═════ Dataset excerpts

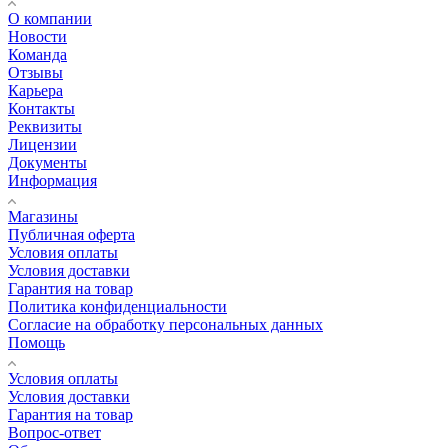
О компании
Новости
Команда
Отзывы
Карьера
Контакты
Реквизиты
Лицензии
Документы
Информация
Магазины
Публичная оферта
Условия оплаты
Условия доставки
Гарантия на товар
Политика конфиденциальности
Согласие на обработку персональных данных
Помощь
Условия оплаты
Условия доставки
Гарантия на товар
Вопрос-ответ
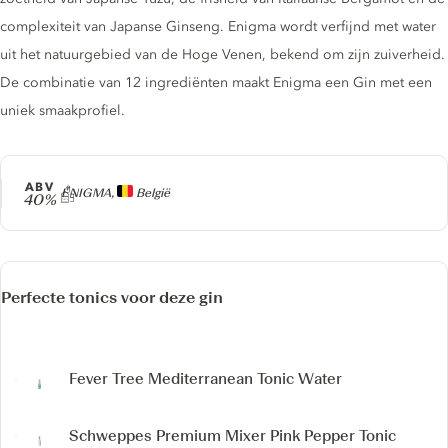
complexiteit van Japanse Ginseng. Enigma wordt verfijnd met water
uit het natuurgebied van de Hoge Venen, bekend om zijn zuiverheid.
De combinatie van 12 ingrediënten maakt Enigma een Gin met een
uniek smaakprofiel.
ABV
Producer
ENIGMA,
België
40%
Perfecte tonics voor deze gin
Fever Tree Mediterranean Tonic Water
Schweppes Premium Mixer Pink Pepper Tonic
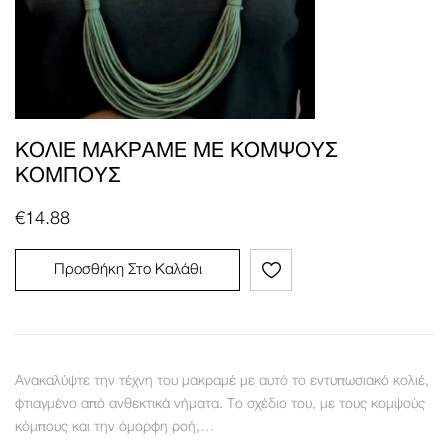
ΚΟΛΙΈ ΜΑΚΡΑΜΈ ΜΕ ΚΟΜΨΟΎΣ
ΚΌΜΠΟΥΣ
€
14.88
Προσθήκη Στο Καλάθι
Ανακαλύψτε την τέχνη του μακραμέ με αυτό το εντυπωσιακό κολιέ,
φτιαγμένο από ανθεκτικά νήματα. Το σχέδιο του, με τους κομψούς
κόμπους και την όμορφη ροή,…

══════════

Brief:
The lines to restate word for word run from the line that contains "Политика конфиденциальности" through the end of the entries above, both ends included. Leave out all pictures and write nothing else.

Answer to this exercise:
Политика конфиденциальности
Согласие на обработку персональных данных
Помощь
Условия оплаты
Условия доставки
Гарантия на товар
Вопрос-ответ
complexiteit van Japanse Ginseng. Enigma wordt verfijnd met water
uit het natuurgebied van de Hoge Venen, bekend om zijn zuiverheid.
De combinatie van 12 ingrediënten maakt Enigma een Gin met een
uniek smaakprofiel.
ABV
Producer
ENIGMA,
België
40%
Perfecte tonics voor deze gin
Fever Tree Mediterranean Tonic Water
Schweppes Premium Mixer Pink Pepper Tonic
ΚΟΛΙΈ ΜΑΚΡΑΜΈ ΜΕ ΚΟΜΨΟΎΣ
ΚΌΜΠΟΥΣ
€
14.88
Προσθήκη Στο Καλάθι
Ανακαλύψτε την τέχνη του μακραμέ με αυτό το εντυπωσιακό κολιέ,
φτιαγμένο από ανθεκτικά νήματα. Το σχέδιο του, με τους κομψούς
κόμπους και την όμορφη ροή,…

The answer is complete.